It was found that AuNPs are endocytosed by lung tumor cells, and, additionally, the influence of AuNPs on the invasiveness of lung cancer cells in vitro was proven. AuNPs with a diameter of 5 nm can stop the growth of A549 cells (human lung cancer cell line) but at the same time increase the invasiveness of these cells. The AuNPs at 10 nm diameter increases the invasiveness of 95D cells (non-small cell lung cancer). Such effects are not observed for larger NPs with 20–40 nm dimensions. Increased invasiveness may be associated with increased expression of metalloproteinase-9 in the matrix and the intracellular adhesive molecule-1. This result suggests that metalloproteinase-9 and intracellular adhesion Protein-1, the key invasiveness modulators, are regulated by AuNPs [205]. Moreover, some authors examined the influence of CuO, Fe3O4, and Fe2O3 NPs on A549 cells. However, a high variation among nanoparticles concerning their ability to cause toxic effects was observed; CuO nanoparticles were most potent regarding cytotoxicity and DNA damage. No or low toxicity was observed for iron oxide particles (Fe3O4, Fe2O3) [206].

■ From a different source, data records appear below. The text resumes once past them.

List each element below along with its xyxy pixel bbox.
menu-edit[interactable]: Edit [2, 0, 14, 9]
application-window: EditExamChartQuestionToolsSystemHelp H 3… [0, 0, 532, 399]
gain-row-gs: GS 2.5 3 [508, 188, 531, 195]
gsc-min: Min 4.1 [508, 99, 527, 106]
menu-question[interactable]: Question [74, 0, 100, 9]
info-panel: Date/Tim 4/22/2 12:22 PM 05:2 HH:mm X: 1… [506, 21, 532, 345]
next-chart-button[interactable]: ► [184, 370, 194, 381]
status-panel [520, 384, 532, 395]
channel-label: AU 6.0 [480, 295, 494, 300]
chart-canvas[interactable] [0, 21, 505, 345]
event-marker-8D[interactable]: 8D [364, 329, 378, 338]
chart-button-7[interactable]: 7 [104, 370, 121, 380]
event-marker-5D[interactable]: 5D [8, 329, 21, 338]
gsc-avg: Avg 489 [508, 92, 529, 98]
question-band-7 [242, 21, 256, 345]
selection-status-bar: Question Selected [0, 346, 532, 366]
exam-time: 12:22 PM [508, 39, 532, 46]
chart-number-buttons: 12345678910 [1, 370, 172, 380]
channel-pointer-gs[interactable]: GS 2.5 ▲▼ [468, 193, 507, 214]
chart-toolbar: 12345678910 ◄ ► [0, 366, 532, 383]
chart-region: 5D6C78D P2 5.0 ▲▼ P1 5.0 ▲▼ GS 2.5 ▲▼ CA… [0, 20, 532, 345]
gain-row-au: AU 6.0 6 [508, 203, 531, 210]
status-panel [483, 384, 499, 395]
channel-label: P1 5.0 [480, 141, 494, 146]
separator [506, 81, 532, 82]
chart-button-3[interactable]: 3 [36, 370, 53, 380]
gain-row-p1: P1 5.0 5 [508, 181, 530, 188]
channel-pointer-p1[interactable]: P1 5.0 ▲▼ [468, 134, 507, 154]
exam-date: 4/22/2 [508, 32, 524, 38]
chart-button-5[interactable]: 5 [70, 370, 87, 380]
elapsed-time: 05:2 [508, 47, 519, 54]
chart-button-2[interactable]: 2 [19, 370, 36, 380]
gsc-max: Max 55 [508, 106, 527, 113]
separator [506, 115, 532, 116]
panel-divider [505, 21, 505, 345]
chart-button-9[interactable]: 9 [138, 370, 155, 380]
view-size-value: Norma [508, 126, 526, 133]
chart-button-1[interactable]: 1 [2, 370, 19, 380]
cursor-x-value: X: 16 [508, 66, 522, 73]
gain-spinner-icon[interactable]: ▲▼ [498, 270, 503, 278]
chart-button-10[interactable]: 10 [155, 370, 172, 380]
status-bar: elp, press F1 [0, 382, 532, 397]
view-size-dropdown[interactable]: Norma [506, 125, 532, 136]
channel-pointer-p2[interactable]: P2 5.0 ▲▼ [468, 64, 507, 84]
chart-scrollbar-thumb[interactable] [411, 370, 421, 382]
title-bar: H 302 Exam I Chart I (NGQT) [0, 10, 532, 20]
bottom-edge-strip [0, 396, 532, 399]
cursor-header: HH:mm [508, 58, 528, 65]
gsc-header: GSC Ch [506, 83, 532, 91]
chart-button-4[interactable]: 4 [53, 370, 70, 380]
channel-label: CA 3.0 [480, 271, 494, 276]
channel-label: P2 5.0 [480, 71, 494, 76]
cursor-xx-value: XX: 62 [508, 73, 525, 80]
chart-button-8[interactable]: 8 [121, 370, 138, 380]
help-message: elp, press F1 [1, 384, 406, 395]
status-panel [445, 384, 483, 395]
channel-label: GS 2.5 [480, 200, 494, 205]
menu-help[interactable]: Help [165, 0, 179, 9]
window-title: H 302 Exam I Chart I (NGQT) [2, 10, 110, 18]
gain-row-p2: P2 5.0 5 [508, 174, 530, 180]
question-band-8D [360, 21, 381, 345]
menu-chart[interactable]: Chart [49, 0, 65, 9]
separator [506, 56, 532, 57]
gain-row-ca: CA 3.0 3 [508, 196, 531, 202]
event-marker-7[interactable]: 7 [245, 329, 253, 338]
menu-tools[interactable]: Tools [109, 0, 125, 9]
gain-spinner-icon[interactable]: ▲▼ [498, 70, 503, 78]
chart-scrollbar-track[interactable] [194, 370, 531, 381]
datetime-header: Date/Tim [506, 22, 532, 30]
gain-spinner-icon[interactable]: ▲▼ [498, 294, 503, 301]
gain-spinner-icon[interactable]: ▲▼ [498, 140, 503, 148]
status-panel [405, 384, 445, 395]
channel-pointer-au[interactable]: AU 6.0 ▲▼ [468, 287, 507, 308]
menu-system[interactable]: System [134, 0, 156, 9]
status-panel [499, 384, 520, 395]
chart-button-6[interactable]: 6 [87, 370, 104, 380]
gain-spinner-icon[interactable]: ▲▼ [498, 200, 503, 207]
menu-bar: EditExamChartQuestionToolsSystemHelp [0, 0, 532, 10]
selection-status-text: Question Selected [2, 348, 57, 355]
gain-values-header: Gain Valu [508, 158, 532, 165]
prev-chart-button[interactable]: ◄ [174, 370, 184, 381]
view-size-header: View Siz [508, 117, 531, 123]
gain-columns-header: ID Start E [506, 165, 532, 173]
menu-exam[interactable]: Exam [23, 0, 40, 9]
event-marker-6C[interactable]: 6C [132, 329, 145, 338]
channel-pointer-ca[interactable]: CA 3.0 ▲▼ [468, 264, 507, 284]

The assessment of the influence of copper oxide nanoparticles (CuONPs) on human laryngeal epithelial cells proved that induction of cytotoxic influence is associated with the increase in reactive oxygen species [207]. Moreover, it was demonstrated that the CuNPs showed higher toxicity than their oxide nanoparticles CuONPs in HL60 cells [208].

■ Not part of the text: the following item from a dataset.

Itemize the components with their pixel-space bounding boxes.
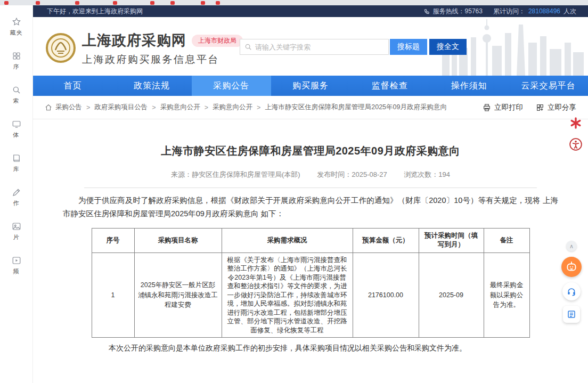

AgNPs are applied in orthopedic implants because of their antibacterial properties and possible enhancement of mineralization of osteoblast or osteoblast-like cells [209,210,211].
Nevertheless, some authors demonstrated that AgNPs < 100 nm inhibited the differentiation and mineralization of osteoblast-like cells MG-63 due to uptake and retention of AgNPs. Furthermore, cytotoxic effects of low-dose AgNPs on MG-63 cells persisted even after termination of exposure in a 72-h experiment [212].
Our team studied, on human bone cells hFOB and fibroblasts HDF, the internalization of AuNPs of about 10 nm diameter, which were part of nanocomposite elements of the dressing developed for cooperation with the bone–skin interface. However, the internalization of NPs occurred and no cytotoxic effect against the hFOB and HDF cells was observed. Moreover, it was found that the participation of fullerenol within the membrane layer stops the internalization of AuNPs by human osteoblasts hFOB [213].
Designing material for cooperation with eukaryotic cells is essential to balance bacteriostatic and cytotoxic activity.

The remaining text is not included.